This is my favourite place to have a morning coffee in London. Its real chilled and the music is always perfectly set to welcome the day in, its usually something I have never heard before too. The coffee is good and the tip jar they have is the best tip jar in the world so make sure you bring a bag of pennies. Sit with your sketch book and have a lil think.
This is the place where ghost pirates roam in times forgotten. Where great poems were once written. Everything has happened here. A few abandoned boats and much stillness. And an island in the middle. Most curious. Not much choice but to explore as far as your nerves will take you. Watch out for Zorro the dog.
Izakaya-inspired dishes, incredible music played through a proper audiophile set-up, in a beautiful looking and low-lit setting. What all restaurants should be like.
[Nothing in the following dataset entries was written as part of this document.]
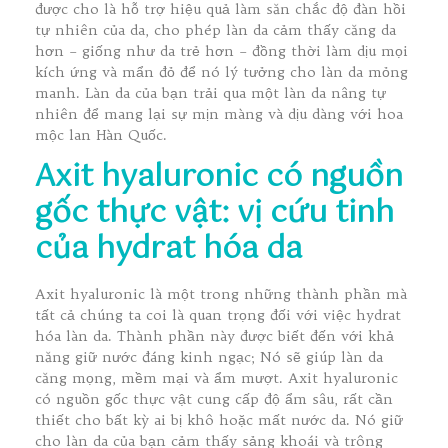
được cho là hỗ trợ hiệu quả làm săn chắc độ đàn hồi
tự nhiên của da, cho phép làn da cảm thấy căng da
hơn – giống như da trẻ hơn – đồng thời làm dịu mọi
kích ứng và mẩn đỏ để nó lý tưởng cho làn da mỏng
manh. Làn da của bạn trải qua một làn da nâng tự
nhiên để mang lại sự mịn màng và dịu dàng với hoa
mộc lan Hàn Quốc.
Axit hyaluronic có nguồn
gốc thực vật: vị cứu tinh
của hydrat hóa da
Axit hyaluronic là một trong những thành phần mà
tất cả chúng ta coi là quan trọng đối với việc hydrat
hóa làn da. Thành phần này được biết đến với khả
năng giữ nước đáng kinh ngạc; Nó sẽ giúp làn da
căng mọng, mềm mại và ẩm mượt. Axit hyaluronic
có nguồn gốc thực vật cung cấp độ ẩm sâu, rất cần
thiết cho bất kỳ ai bị khô hoặc mất nước da. Nó giữ
cho làn da của bạn cảm thấy sảng khoái và trông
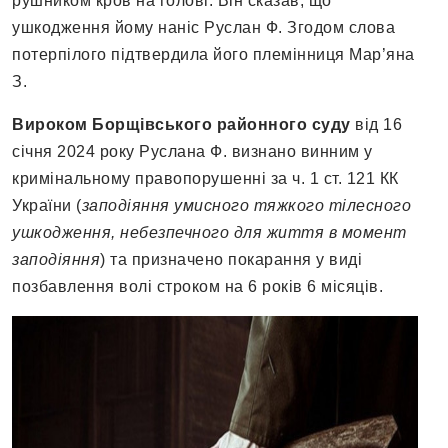
рушником кров на голові. Він сказав, що
ушкодження йому наніс Руслан Ф. Згодом слова
потерпілого підтвердила його племінниця Мар’яна
З.
Вироком Борщівського районного суду
від 16
січня 2024 року Руслана Ф. визнано винним у
кримінальному правопорушенні за ч. 1 ст. 121 КК
України (
заподіяння умисного тяжкого тілесного
ушкодження, небезпечного для життя в момент
заподіяння
) та призначено покарання у виді
позбавлення волі строком на 6 років 6 місяців.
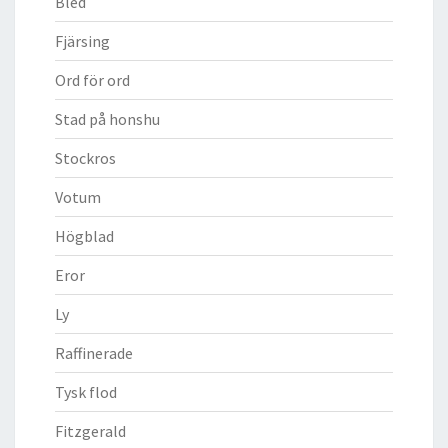
Bled
Fjärsing
Ord för ord
Stad på honshu
Stockros
Votum
Högblad
Eror
Ly
Raffinerade
Tysk flod
Fitzgerald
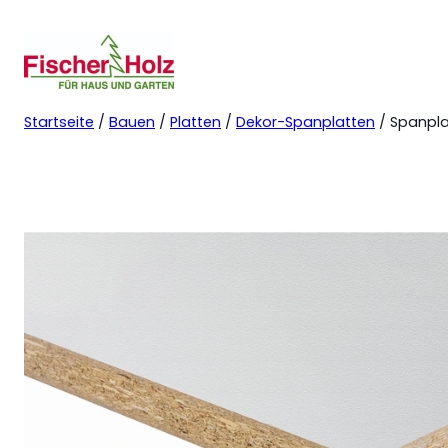
Startseite
/
Bauen
/
Platten
/
Dekor-Spanplatten
/ Spanpla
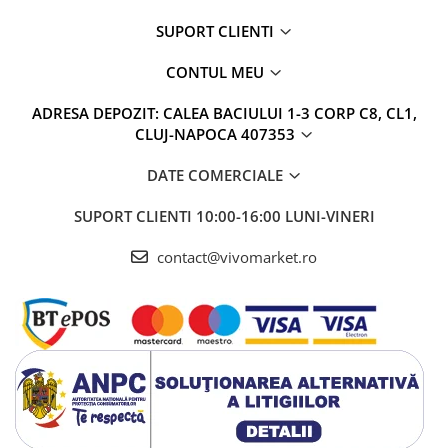
SUPORT CLIENTI
CONTUL MEU
ADRESA DEPOZIT: CALEA BACIULUI 1-3 CORP C8, CL1,
CLUJ-NAPOCA 407353
DATE COMERCIALE
SUPORT CLIENTI
10:00-16:00 LUNI-VINERI
contact@vivomarket.ro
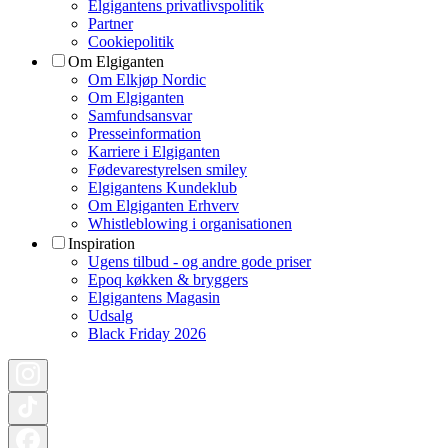
Elgigantens privatlivspolitik
Partner
Cookiepolitik
Om Elgiganten
Om Elkjøp Nordic
Om Elgiganten
Samfundsansvar
Presseinformation
Karriere i Elgiganten
Fødevarestyrelsen smiley
Elgigantens Kundeklub
Om Elgiganten Erhverv
Whistleblowing i organisationen
Inspiration
Ugens tilbud - og andre gode priser
Epoq køkken & bryggers
Elgigantens Magasin
Udsalg
Black Friday 2026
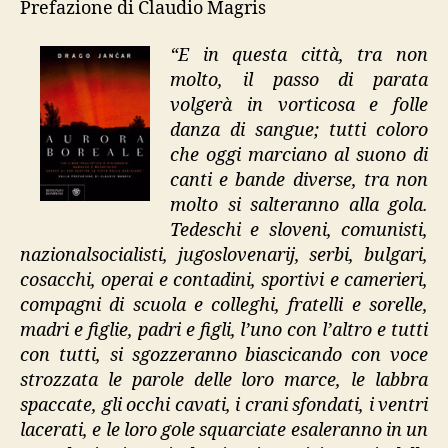
Prefazione di Claudio Magris
“E in questa città, tra non
molto, il passo di parata
volgerà in vorticosa e folle
danza di sangue; tutti coloro
che oggi marciano al suono di
canti e bande diverse, tra non
molto si salteranno alla gola.
Tedeschi e sloveni, comunisti,
nazionalsocialisti, jugoslovenarij, serbi, bulgari,
cosacchi, operai e contadini, sportivi e camerieri,
compagni di scuola e colleghi, fratelli e sorelle,
madri e figlie, padri e figli, l’uno con l’altro e tutti
con tutti, si sgozzeranno biascicando con voce
strozzata le parole delle loro marce, le labbra
spaccate, gli occhi cavati, i crani sfondati, i ventri
lacerati, e le loro gole squarciate esaleranno in un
A traditional pie, mash and liquor shop in south west London that is run by the latest generation of the Harrington family who opened it in 1908. It looks like it hasn't changed since the day it first opened but it's a place with absolutely no pretentiousness to it at all, this is unapologetically working class and down to earth. If you want an overpriced cappuccino and wi-fi there's a Cafe Nerro down the road but if you want fantastic traditional London food you won't find anywhere better in the city. They even do pie and mash to take-away. I just wish it wasn't closed on Sundays.
Behind Markfield Beam Engine is the River Lee which travels from the Chiltern Hills all the way to the Thames via Tottenham Hale. There is a special light along this stretch of the river possibly due to there being about 10 massive reservoirs behind the levee on the other side of the river, offering an amazing sense of space. A great place to walk, cycle and feed the ducks, swans, geese and coots.